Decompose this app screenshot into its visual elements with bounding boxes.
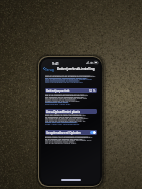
staticText: lagere waarde kan de prestaties: [45, 100, 80, 103]
staticText: de levensduur van de accu te verlengen.: [45, 117, 89, 120]
staticText: Terug: [45, 67, 54, 71]
staticText: Dit helpt bij langdurig gebruik aan de: [45, 120, 86, 123]
button[interactable]: Geoptimaliseerd Opladen: [45, 130, 97, 135]
staticText: met onderstaande instellingen. Bekijk me…: [45, 78, 93, 81]
staticText: lader. Meer over oplaadlimieten.: [45, 123, 80, 126]
button[interactable]: Accu-Oplaadlimiet plaats: [45, 109, 97, 114]
staticText: Accu-Oplaadlimiet plaats: [46, 110, 81, 114]
staticText: Geoptimaliseerd Opladen: [46, 131, 81, 135]
staticText: Batterijverbruik-instelling: [57, 67, 95, 71]
staticText: om te wachten met opladen tot boven 80%: [45, 139, 92, 142]
staticText: 52 %: [89, 89, 96, 93]
staticText: Batterijcapaciteit: [46, 89, 70, 93]
staticText: Houd de batterij van je apparaat in topc…: [45, 75, 96, 78]
other: Geoptimaliseerd opladen schakelaar: [90, 131, 96, 134]
staticText: iPhone leert van je dagelijkse oplaadrou…: [45, 136, 93, 139]
staticText: ten opzichte van de originele staat. Een: [45, 97, 88, 100]
staticText: Dit is de maximale capaciteit van je acc…: [45, 94, 89, 97]
button[interactable]: Terug: [43, 66, 54, 71]
staticText: 9:41: [52, 61, 59, 66]
staticText: over batterijgebruik en onderhoud.: [45, 81, 84, 84]
staticText: beinvloeden. Meer info.: [45, 103, 71, 106]
staticText: Stel een limiet in voor het opladen om: [45, 114, 87, 117]
button[interactable]: Batterijcapaciteit: [45, 88, 97, 93]
staticText: tot je de telefoon nodig hebt.: [45, 142, 77, 145]
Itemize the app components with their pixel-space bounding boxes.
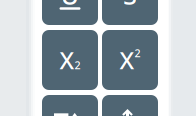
--
§ **WORK TASK**
An exact copy of the data above is required, printed without its pictures.

§ **SOLUTION BELOW**
Decompose this app screenshot into its visual elements with bounding boxes.
staticText: lagere waarde kan de prestaties: [45, 100, 80, 103]
staticText: de levensduur van de accu te verlengen.: [45, 117, 89, 120]
staticText: Terug: [45, 67, 54, 71]
staticText: Dit helpt bij langdurig gebruik aan de: [45, 120, 86, 123]
button[interactable]: Geoptimaliseerd Opladen: [45, 130, 97, 135]
staticText: met onderstaande instellingen. Bekijk me…: [45, 78, 93, 81]
staticText: lader. Meer over oplaadlimieten.: [45, 123, 80, 126]
button[interactable]: Accu-Oplaadlimiet plaats: [45, 109, 97, 114]
staticText: Accu-Oplaadlimiet plaats: [46, 110, 81, 114]
staticText: Geoptimaliseerd Opladen: [46, 131, 81, 135]
staticText: Batterijverbruik-instelling: [57, 67, 95, 71]
staticText: om te wachten met opladen tot boven 80%: [45, 139, 92, 142]
staticText: 52 %: [89, 89, 96, 93]
staticText: Batterijcapaciteit: [46, 89, 70, 93]
staticText: Houd de batterij van je apparaat in topc…: [45, 75, 96, 78]
other: Geoptimaliseerd opladen schakelaar: [90, 131, 96, 134]
staticText: iPhone leert van je dagelijkse oplaadrou…: [45, 136, 93, 139]
staticText: ten opzichte van de originele staat. Een: [45, 97, 88, 100]
staticText: Dit is de maximale capaciteit van je acc…: [45, 94, 89, 97]
button[interactable]: Terug: [43, 66, 54, 71]
staticText: 9:41: [52, 61, 59, 66]
staticText: over batterijgebruik en onderhoud.: [45, 81, 84, 84]
staticText: beinvloeden. Meer info.: [45, 103, 71, 106]
staticText: Stel een limiet in voor het opladen om: [45, 114, 87, 117]
button[interactable]: Batterijcapaciteit: [45, 88, 97, 93]
staticText: tot je de telefoon nodig hebt.: [45, 142, 77, 145]
Itemize the app components with their pixel-space bounding boxes.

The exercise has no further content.